The Knowledge Graph Factor
Semantic knowledge graphs play a considerable role in facilitating the mapping required for multiple data sources to utilize a singular model. Once initially replicated to the cloud, datasets are aligned in a data lake (prior to any transformations) via a knowledge graph. According to Lamba, the relationship discernment capacity of these graphs is able to “detect the different entities, the relationships between the entities. Like, here’s some data about a patient, here’s data about a doctor, this patient went to this doctor.”
The knowledge graph methodology provides the framework for mapping data to a unified model by pinpointing how those data relate to one another. Business rules are necessary to denote how those data are used as entities and attributes in the target model. The graph is essential for the system’s capacity to comprehend the different concepts found in data via terms meaningful to business and data science objectives. For instance, “the knowledge graph contains all of the different synonyms of different things, like how can different things be worded in the world, and things like that,” Lamba commented.
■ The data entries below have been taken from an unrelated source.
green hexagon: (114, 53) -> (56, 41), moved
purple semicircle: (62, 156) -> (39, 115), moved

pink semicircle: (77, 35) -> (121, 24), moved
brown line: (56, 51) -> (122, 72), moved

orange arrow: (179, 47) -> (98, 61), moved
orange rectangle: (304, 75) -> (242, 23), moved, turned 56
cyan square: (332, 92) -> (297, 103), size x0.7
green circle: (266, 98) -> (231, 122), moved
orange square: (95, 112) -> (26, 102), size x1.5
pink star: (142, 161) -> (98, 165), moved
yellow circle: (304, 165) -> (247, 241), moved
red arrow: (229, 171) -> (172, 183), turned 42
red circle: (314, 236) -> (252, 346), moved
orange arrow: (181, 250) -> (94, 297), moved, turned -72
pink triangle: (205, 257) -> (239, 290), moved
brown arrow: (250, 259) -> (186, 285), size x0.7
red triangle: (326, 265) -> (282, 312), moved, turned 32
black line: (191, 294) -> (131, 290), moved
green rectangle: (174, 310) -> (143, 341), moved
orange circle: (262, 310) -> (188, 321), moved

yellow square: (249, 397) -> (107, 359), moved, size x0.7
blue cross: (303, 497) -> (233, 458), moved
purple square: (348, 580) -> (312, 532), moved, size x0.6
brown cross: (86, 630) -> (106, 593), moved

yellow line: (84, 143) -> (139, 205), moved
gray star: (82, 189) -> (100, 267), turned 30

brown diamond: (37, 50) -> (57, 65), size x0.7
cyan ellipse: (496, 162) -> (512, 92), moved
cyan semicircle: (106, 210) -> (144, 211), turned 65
Graph technologies also directly contribute to the machine learning techniques that cohere data to a single model, standardizing these various elements in the process. As such, this dimension of cognitive computing both supports a common data model by mapping data to it, and is in turned supported by that model, which is useful for preparing data for machine learning training datasets. Unsupervised learning approaches such as clustering algorithms—which are native to graph settings—are deployed to detect different data elements and populate the knowledge graph.
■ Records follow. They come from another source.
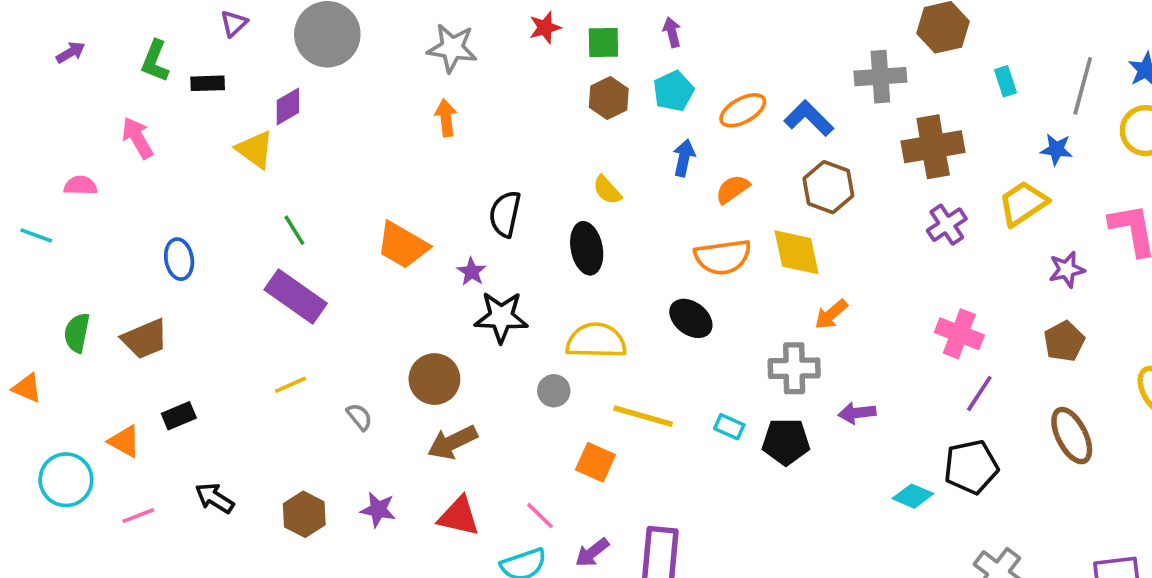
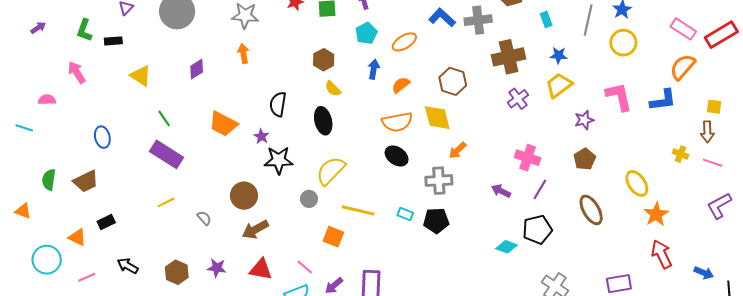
brown hexagon: (609, 98) -> (324, 60), moved
purple diamond: (288, 106) -> (197, 69), moved
blue L-shape: (809, 118) -> (442, 18), moved
blue star: (1056, 149) -> (559, 55), moved
black ellipse: (691, 318) -> (397, 156), moved
yellow semicircle: (596, 341) -> (331, 171), turned -44
purple arrow: (857, 413) -> (501, 191), moved, turned 36

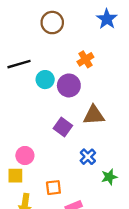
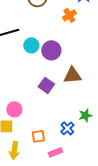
orange cross: (85, 59) -> (69, 15), moved
blue cross: (88, 157) -> (67, 128), moved
green star: (109, 177) -> (85, 115), moved

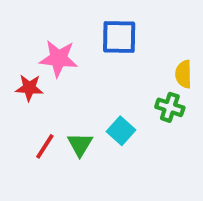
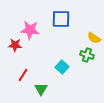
yellow semicircle: (184, 74) -> (94, 38), turned -56
green triangle: (80, 144) -> (41, 89), moved

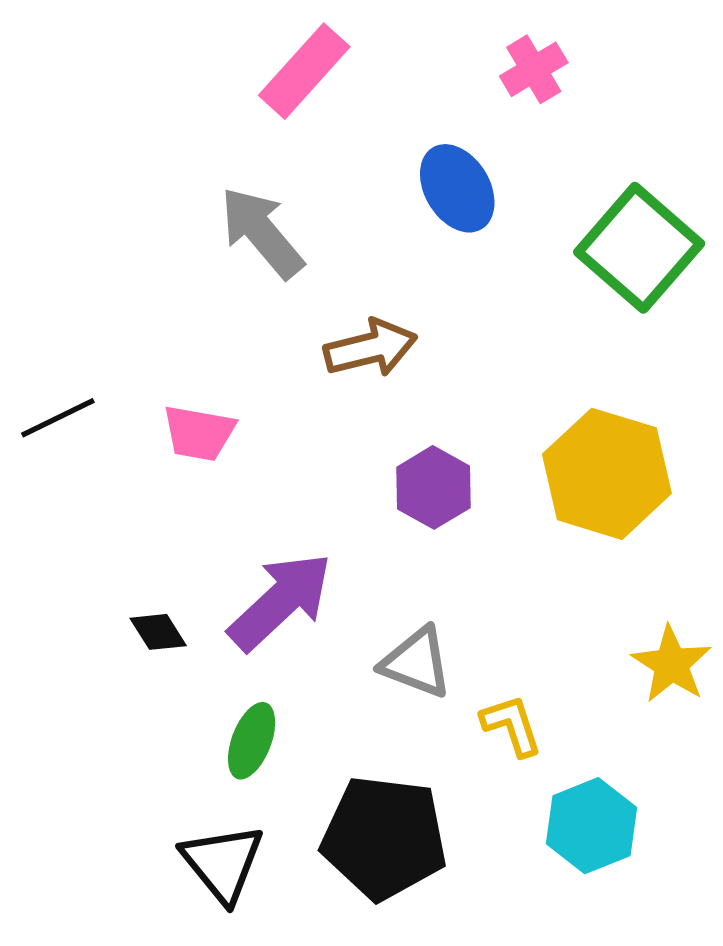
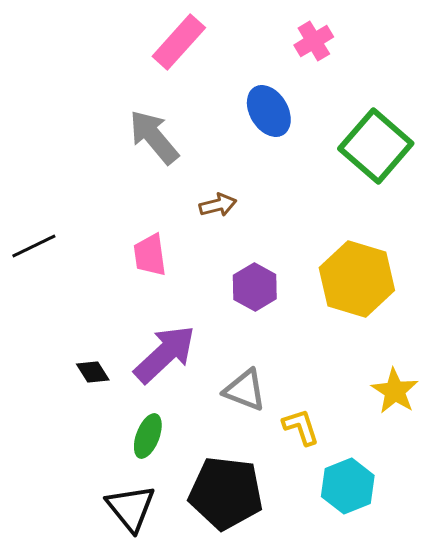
brown arrow: (371, 348) -> (218, 205), size x0.7
pink trapezoid: (199, 433) -> (150, 255), moved, turned 72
According to Lamba, user-assisted reinforcement learning contributes to mapping data to a unified model. “When a customer maps his sources to our common data model, there’s reinforcement learning,” Lamba disclosed. “Every time customers map a new model, our AI learns. So we learn if something goes wrong; the customer will tell us something went wrong, we’ll fix it. On an ongoing basis AI is learning, so there’s reinforcement learning built in.”
Speeding up Data Science
The use cases for the overall applicability of a common data model are countless and exist at the core of any significant data integration attempt. Nevertheless, the need to map a sundry of data types to get the range of vectors required for truly informed—and accurate—machine learning results will surely increase as this form of AI becomes widely used by organizations. This approach’s merit becomes tenfold to data science since data modeling (part of a larger data engineering process involving transformation, data cleansing, and other preparation work) has traditionally monopolized so much time of data scientists.
Automating data modeling functions as a SaaS solution not only accelerates time to value for these professionals, but also for the business units depending on advanced analytics to improve their job performance. “Usually it’s valuable to customers for running analytics use cases that need diverse data,” Lamba posited. “If you need diverse data, [this] is a great way because you get this out of the box common data model unified very quickly.”